■ **Supplied data**

──────

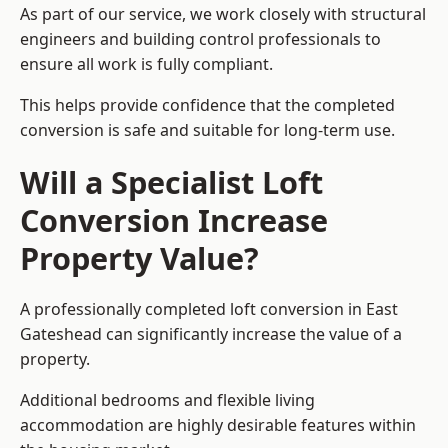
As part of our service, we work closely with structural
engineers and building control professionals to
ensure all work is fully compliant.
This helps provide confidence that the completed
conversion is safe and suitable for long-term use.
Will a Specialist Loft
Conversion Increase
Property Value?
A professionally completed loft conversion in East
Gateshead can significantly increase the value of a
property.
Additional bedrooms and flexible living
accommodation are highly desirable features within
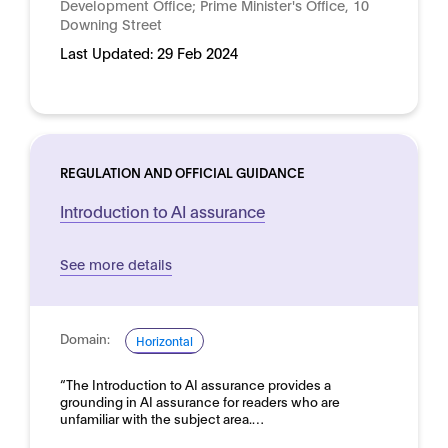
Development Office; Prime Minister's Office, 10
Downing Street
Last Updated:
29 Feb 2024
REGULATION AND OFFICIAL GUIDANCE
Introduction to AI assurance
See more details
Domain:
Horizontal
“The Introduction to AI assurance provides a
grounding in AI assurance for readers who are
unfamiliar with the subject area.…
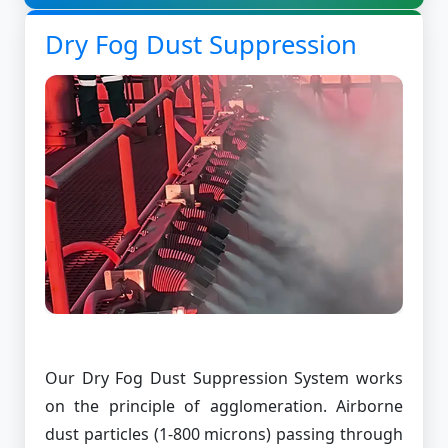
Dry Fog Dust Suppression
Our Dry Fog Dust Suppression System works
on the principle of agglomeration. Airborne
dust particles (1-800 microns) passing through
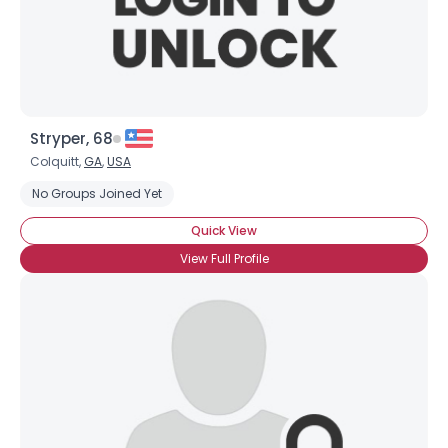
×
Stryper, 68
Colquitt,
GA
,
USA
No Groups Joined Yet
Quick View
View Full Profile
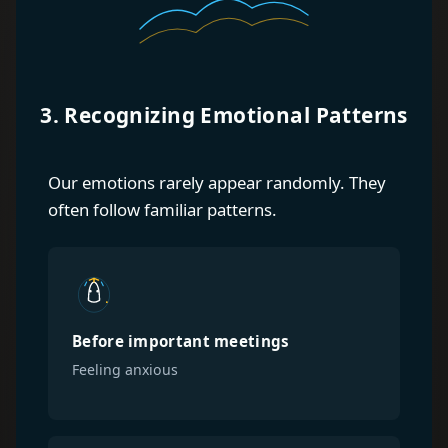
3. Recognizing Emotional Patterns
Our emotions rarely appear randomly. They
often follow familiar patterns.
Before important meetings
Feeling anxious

──────

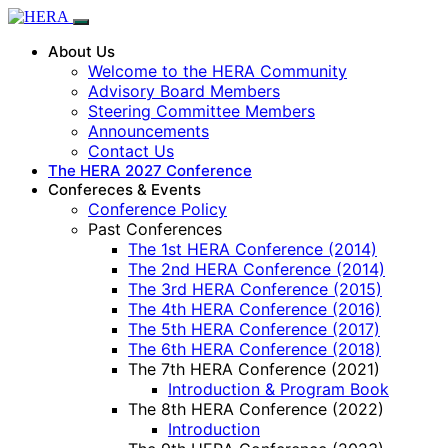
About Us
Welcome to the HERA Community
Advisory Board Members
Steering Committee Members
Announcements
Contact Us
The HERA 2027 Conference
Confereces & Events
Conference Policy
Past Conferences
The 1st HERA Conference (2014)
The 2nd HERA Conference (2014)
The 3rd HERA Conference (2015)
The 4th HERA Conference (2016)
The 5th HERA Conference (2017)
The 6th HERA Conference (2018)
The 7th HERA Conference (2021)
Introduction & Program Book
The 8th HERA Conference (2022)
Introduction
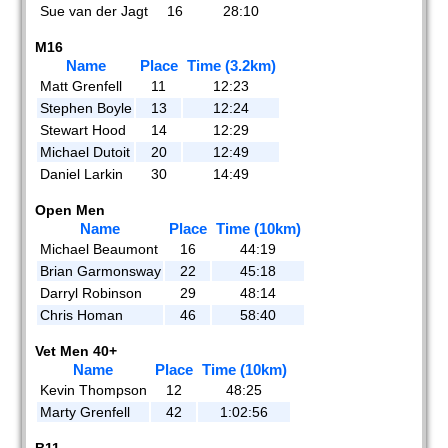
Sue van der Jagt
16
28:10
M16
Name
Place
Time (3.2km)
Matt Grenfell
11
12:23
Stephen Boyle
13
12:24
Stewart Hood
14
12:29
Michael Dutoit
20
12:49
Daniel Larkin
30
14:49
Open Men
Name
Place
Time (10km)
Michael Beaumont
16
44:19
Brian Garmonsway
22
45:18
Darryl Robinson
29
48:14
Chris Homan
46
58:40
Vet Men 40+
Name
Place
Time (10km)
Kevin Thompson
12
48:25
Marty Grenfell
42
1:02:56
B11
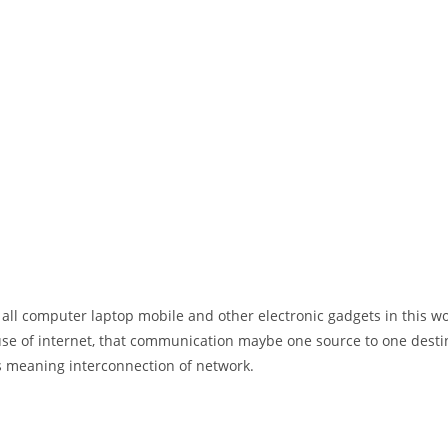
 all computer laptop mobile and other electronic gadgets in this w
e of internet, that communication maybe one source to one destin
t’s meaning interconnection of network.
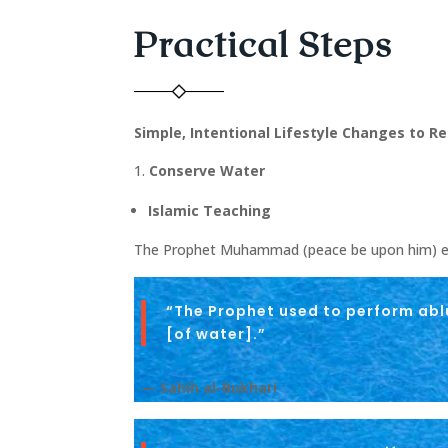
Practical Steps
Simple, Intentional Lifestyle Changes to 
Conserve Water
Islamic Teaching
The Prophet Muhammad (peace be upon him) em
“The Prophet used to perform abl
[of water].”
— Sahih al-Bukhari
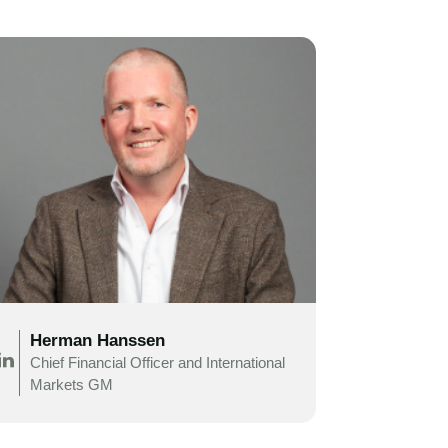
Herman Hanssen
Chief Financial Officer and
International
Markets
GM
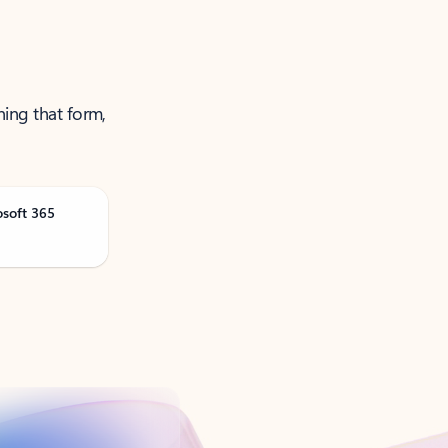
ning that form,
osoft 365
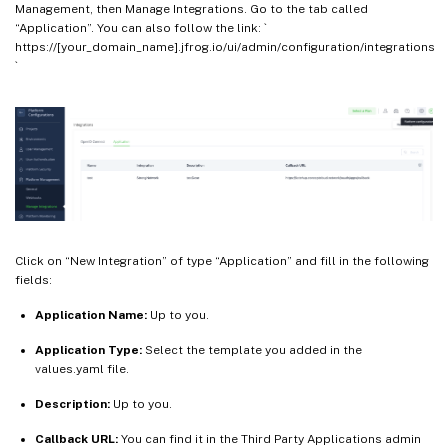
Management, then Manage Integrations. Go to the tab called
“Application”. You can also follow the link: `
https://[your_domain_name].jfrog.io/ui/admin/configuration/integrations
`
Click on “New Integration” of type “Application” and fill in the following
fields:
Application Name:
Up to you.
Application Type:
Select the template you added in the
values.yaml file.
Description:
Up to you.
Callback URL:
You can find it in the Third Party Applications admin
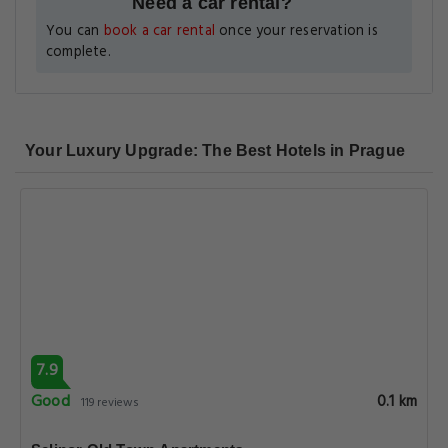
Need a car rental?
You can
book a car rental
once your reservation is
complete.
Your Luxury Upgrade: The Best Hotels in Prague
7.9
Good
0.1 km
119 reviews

──────

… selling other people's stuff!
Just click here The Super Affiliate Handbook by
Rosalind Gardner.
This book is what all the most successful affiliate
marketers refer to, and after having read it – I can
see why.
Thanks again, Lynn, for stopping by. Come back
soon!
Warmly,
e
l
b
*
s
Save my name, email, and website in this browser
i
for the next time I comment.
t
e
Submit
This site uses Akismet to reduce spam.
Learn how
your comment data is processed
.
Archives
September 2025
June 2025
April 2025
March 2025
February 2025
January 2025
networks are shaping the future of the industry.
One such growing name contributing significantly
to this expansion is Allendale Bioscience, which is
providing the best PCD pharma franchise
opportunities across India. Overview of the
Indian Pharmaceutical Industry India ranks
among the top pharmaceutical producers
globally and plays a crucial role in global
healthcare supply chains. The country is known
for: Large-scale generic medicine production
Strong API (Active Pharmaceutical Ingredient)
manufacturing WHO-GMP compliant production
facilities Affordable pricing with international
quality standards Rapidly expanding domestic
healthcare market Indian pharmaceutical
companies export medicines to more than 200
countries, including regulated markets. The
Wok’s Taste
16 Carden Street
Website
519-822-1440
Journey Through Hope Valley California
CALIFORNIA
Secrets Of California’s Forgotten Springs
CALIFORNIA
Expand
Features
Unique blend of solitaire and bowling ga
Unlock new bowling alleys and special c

──────

■ **Work required**
Take from the listing above each line in which the string "Suppression" is found.

■ **Result for this task**
Dry Fog Dust Suppression
Our Dry Fog Dust Suppression System works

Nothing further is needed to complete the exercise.